Running a chemical plant means taking direct ownership of the material that leaves the door. After seeing countless outsourcing missteps—the dilution of accountability, the fragmenting of responsibility for quality—we’re convinced direct manufacture gives the most reliable outcomes. We focus only on what we know how to improve, earn trust by repeated performance, and put every batch’s analytical data in the hands of those who actually use the product—not just those who buy it.
Each barrel, drum, or small bottle of 4-Hydroxy-2-(trifluoromethyl)pyridine makes its journey after hands have checked, measured, sealed, and documented it. The stories we’ve heard from users—problem solved at the last minute, a forgotten intermediate revived because product ran pure, a safety catch from a proactive plant operator—stick with us. That connection between the manufacturer’s pride and the end-user’s outcome drives us to keep refining processes, adopting better packaging or logistics, and sharing experience openly, not just on glossy technical sheets but in clear, respectful, repeat communication.

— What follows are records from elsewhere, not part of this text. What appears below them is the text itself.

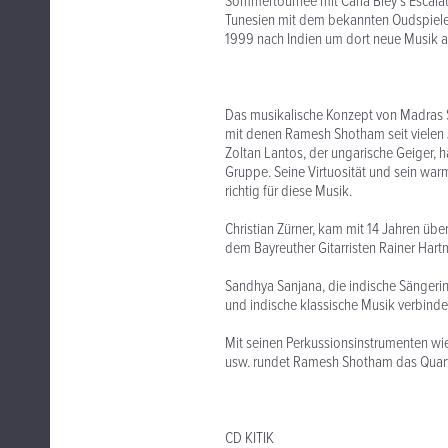
Sommertournee mit Carla Bley´s Escalato
Tunesien mit dem bekannten Oudspiel
1999 nach Indien um dort neue Musik 
Das musikalische Konzept von Madras S
mit denen Ramesh Shotham seit vielen J
Zoltan Lantos, der ungarische Geiger, ha
Gruppe. Seine Virtuosität und sein war
richtig für diese Musik.
Christian Zürner, kam mit 14 Jahren üb
dem Bayreuther Gitarristen Rainer Har
Sandhya Sanjana, die indische Sängeri
und indische klassische Musik verbind
Mit seinen Perkussionsinstrumenten wi
usw. rundet Ramesh Shotham das Quart
CD KITIK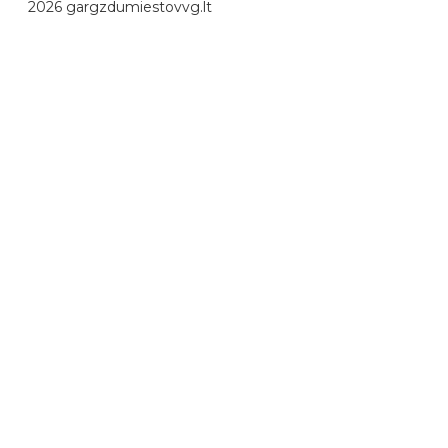
2026 gargzdumiestovvg.lt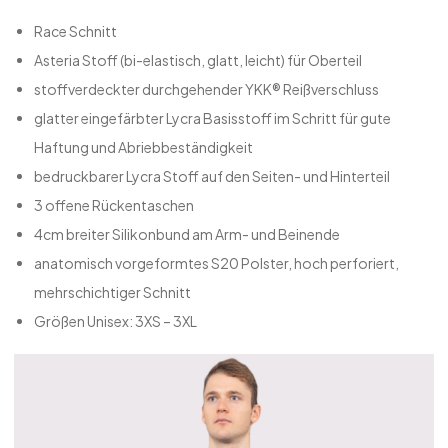
Race Schnitt
Asteria Stoff (bi-elastisch, glatt, leicht) für Oberteil
stoffverdeckter durchgehender YKK® Reißverschluss
glatter eingefärbter Lycra Basisstoff im Schritt für gute
Haftung und Abriebbeständigkeit
bedruckbarer Lycra Stoff auf den Seiten- und Hinterteil
3 offene Rückentaschen
4cm breiter Silikonbund am Arm- und Beinende
anatomisch vorgeformtes S20 Polster, hoch perforiert,
mehrschichtiger Schnitt
Größen Unisex: 3XS – 3XL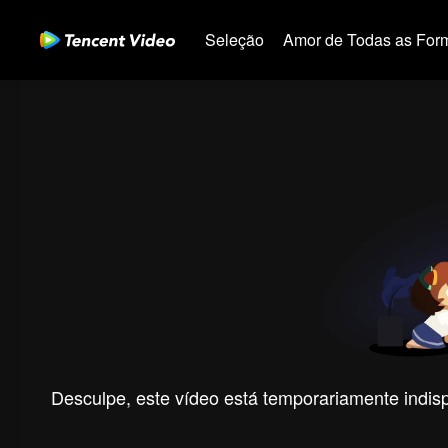
Seleção
Amor de Todas as For
Desculpe, este vídeo está temporariamente indispo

Our task reaches beyond synthesis—we must help each partner succeed in theirs. From real-world improvements in plant process to stepwise transparency in documentation, the way forward comes from mutual learning. Focus, real work, and facts on the ground matter most. We keep showing up, batch by batch, striving to build the kind of relationship that outlasts fads, trends, or temporary supply J-curves, and let our actions form the foundation for long-standing progress in specialty chemical synthesis.